Senior engineers choose the approach based on constraints: cloud LLMs for maximum capability and minimum effort, ONNX for strict privacy and cost control, and TorchSharp for experimentation or custom architectures. The strength of .NET is that all three paths coexist cleanly and integrate with enterprise-grade engineering standards.

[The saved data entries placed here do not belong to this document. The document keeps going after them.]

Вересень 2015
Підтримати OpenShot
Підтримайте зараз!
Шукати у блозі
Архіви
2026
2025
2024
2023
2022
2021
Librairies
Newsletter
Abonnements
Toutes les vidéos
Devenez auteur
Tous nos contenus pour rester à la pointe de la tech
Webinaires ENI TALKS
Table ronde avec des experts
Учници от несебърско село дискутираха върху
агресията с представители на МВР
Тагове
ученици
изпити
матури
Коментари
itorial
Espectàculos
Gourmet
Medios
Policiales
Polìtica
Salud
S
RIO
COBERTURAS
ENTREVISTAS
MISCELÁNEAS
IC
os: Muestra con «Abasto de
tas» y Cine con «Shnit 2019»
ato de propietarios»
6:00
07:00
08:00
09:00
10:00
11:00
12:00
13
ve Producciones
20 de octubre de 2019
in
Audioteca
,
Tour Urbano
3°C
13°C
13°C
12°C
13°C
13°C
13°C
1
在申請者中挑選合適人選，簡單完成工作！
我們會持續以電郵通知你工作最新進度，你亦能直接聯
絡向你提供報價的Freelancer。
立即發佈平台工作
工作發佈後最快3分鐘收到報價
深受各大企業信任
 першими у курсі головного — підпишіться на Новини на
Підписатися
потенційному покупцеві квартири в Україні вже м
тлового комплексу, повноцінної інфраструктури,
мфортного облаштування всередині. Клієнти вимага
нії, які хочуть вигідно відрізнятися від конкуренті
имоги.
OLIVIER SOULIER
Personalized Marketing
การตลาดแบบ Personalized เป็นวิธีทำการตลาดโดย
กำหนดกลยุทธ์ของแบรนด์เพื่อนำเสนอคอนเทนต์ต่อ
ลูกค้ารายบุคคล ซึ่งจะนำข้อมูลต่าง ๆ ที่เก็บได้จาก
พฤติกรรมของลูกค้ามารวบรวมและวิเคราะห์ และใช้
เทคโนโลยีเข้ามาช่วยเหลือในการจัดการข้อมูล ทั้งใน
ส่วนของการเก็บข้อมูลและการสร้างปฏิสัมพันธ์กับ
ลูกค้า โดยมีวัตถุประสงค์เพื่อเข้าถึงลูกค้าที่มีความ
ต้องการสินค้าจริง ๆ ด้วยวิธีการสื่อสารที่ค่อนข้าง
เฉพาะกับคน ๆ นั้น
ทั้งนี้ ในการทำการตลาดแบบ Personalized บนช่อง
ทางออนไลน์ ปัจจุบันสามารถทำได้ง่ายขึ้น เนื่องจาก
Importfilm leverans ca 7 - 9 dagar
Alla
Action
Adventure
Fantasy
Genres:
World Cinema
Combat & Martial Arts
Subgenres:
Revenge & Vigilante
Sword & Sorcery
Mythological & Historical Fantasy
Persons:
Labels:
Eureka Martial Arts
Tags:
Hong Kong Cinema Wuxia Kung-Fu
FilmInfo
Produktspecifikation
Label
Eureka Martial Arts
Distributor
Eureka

public interface IAiProvider
{
Task<string> GenerateAsync(string prompt);
}
public class OpenAiProvider : IAiProvider
{
private readonly OpenAIClient _client;
public OpenAiProvider(OpenAIClient client)
{
_client = client;
}
public async Task<string> GenerateAsync(string prompt)
{
var resp = await _client.Chat.CreateAsync(new ChatRequest {
Model = "gpt-4o-mini",
Messages = new[]{ new ChatMessage("user", prompt) }
});
return resp.Choices[0].Message.Content;
}
}
public class AiEngine
{
private readonly IAiProvider _provider;
public AiEngine(IAiProvider provider)
{
_provider = provider;
}
public Task<string> ProcessAsync(string input)
{
return _provider.GenerateAsync(input);
}
}
Summary
.NET has become a fully capable AI platform where developers can integrate transformers using cloud APIs, local ONNX models, or pure C# libraries. Cloud LLMs provide speed and model quality, ONNX ensures privacy and offline operation, and TorchSharp supports innovation and custom architectures. With strong tooling, performance, and architectural flexibility, .NET allows enterprises to build robust, intelligent systems that combine classical engineering discipline with modern AI logic.